Really… who was the first person to try cow’s milk, and, why?
Anyways, here’s our list of 3 accidental discoveries that changed the world (kind of).
One of history’s greatest examples of marketing genius, Play-Doh, was ironically created in the bygone era of housewives as a means of cleaning coal residue (caused by fireplace use) off of wallpaper. When central heating became a thing, Kutol Products, Play-Doh’s creators, discovered that school children had begun using the malleable compound for arts and crafts purposes. Kutol removed the cleaning solution and added different colors and re-branded their product, taking a company that was “sinking with the ship” and turninn it all around. In the process, they created one of the most iconic and successful toys in human history.
In a moment of serendipity, Navy engineer Richard James was working with the idea of using springs to protect sensitive naval instruments when he accidentally knocked one of his prototypes over. Instead of crashing to the floor, it arched and sprang downward, and then righted itself.
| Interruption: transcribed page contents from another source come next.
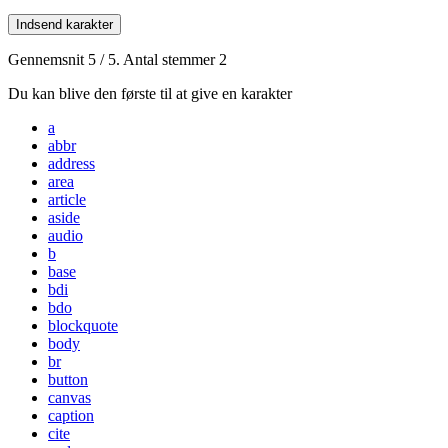
Indsend karakter
Gennemsnit
5
/ 5. Antal stemmer
2
Du kan blive den første til at give en karakter
a
abbr
address
area
article
aside
audio
b
base
bdi
bdo
blockquote
body
br
button
canvas
caption
cite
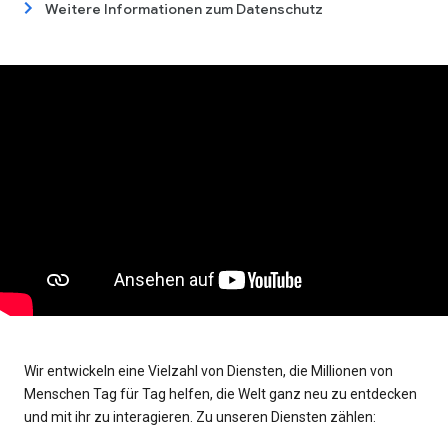
Weitere Informationen zum Datenschutz
Wir entwickeln eine Vielzahl von Diensten, die Millionen von
Menschen Tag für Tag helfen, die Welt ganz neu zu entdecken
und mit ihr zu interagieren. Zu unseren Diensten zählen:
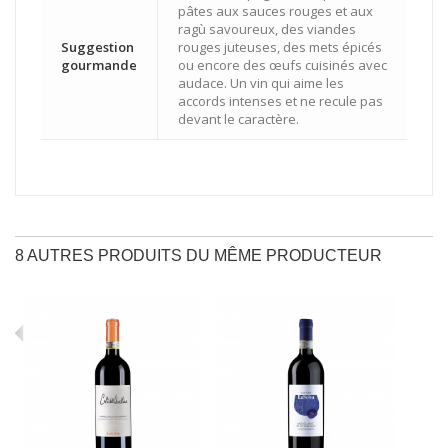
pâtes aux sauces rouges et aux
ragù savoureux, des viandes
Suggestion
rouges juteuses, des mets épicés
gourmande
ou encore des œufs cuisinés avec
audace. Un vin qui aime les
accords intenses et ne recule pas
devant le caractère.
8 AUTRES PRODUITS DU MÊME PRODUCTEUR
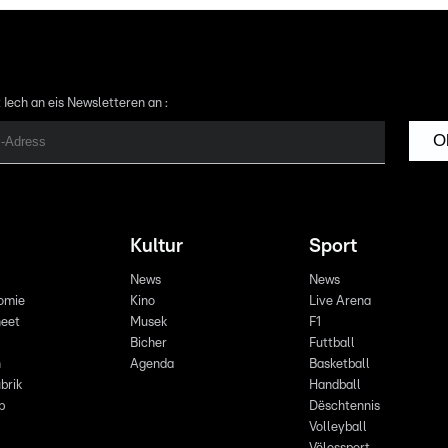
 Iech an eis Newsletteren an :
O
Kultur
Sport
News
News
omie
Kino
Live Arena
eet
Musek
F1
Bicher
Futtball
n
Agenda
Basketball
brik
Handball
p
Dëschtennis
Volleyball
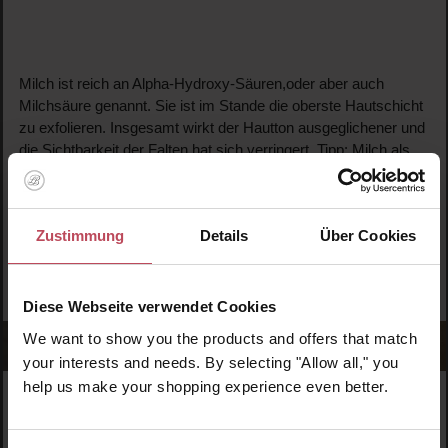
Milch ist reich an Alpha-Hydroxy-Säuren,oder aber auch
Milchsäure genannt. Sie ist im Stande die oberste Hautschicht
zu exfolieren. Insgesamt wirkt der Hautton ausgeglichener und
die Sichtbarkeit der Falten hat sich verringert. Tipp: Milch als
Tonic nach dem Abschminken benutzen. Ein solch einfacher
Trick, der helfen wird die Hautbeschaffenheit zu erhalten.
Zustimmung
Details
Über Cookies
Diese Webseite verwendet Cookies
We want to show you the products and offers that match
your interests and needs. By selecting "Allow all," you
help us make your shopping experience even better.
WERDE TEIL DER LOOK BEAUTIFUL-FAMILIE
Anmelden & exklusive Vorteile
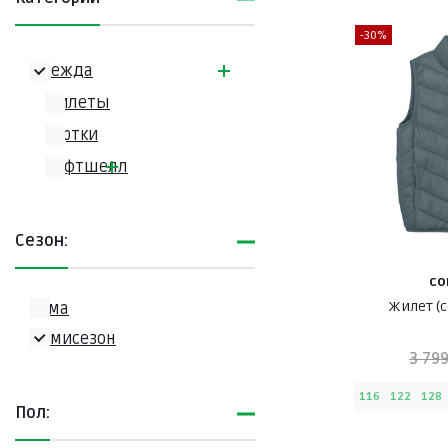
-30%
Одежда
Жилеты
Куртки
Софтшелл
Сезон:
CO
Жилет (
Зима
Демисезон
3 799
116
122
128
Пол:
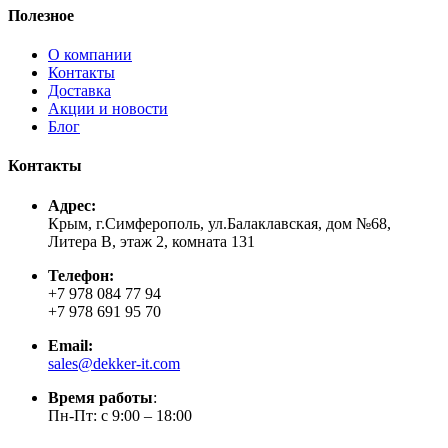
Полезное
О компании
Контакты
Доставка
Акции и новости
Блог
Контакты
Адрес:
Крым, г.Симферополь, ул.Балаклавская, дом №68,
Литера В, этаж 2, комната 131
Телефон:
+7 978 084 77 94
+7 978 691 95 70
Email:
sales@dekker-it.com
Время работы
:
Пн-Пт: с 9:00 – 18:00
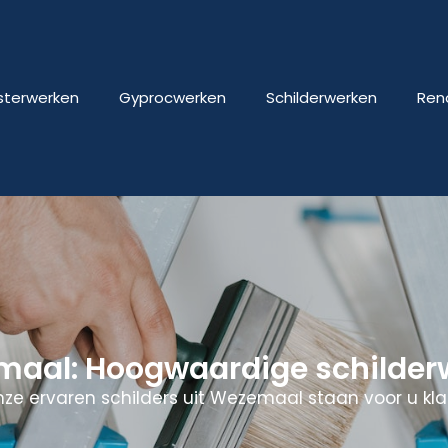
isterwerken
Gyprocwerken
Schilderwerken
Ren
maal: Hoogwaardige schilder
ze ervaren schilders uit Wezemaal staan voor u kla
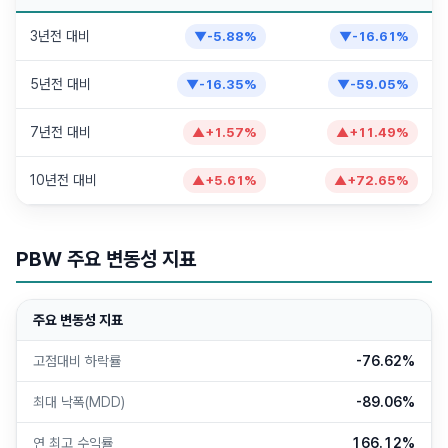
3년전 대비
▼
-5.88
%
▼
-16.61
%
5년전 대비
▼
-16.35
%
▼
-59.05
%
7년전 대비
▲
+
1.57
%
▲
+
11.49
%
10년전 대비
▲
+
5.61
%
▲
+
72.65
%
PBW
주요 변동성 지표
주요 변동성 지표
고점대비 하락률
-76.62%
최대 낙폭(MDD)
-89.06%
연 최고 수익률
166.12%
We’re sure it surprised and amused James in the moment, but the eventual 300 million sold worldwide is a bit more startling. Everyone loves a….
While hunting, Swiss engineer George de Mestral noticed the annoying tendency of burrs, or those prickly seed cases and flower heads, to stick to his socks (and his dog’s fur coat). Later, looking under a microscope, Mestral observed that the burrs used tiny “hooks” to stick to things. Mestral experimented for years with a variety of textiles before arriving at newly-invented nylon; and it wouldn’t be until two decades later that NASA would help popularize Velcro as a useful everyday item.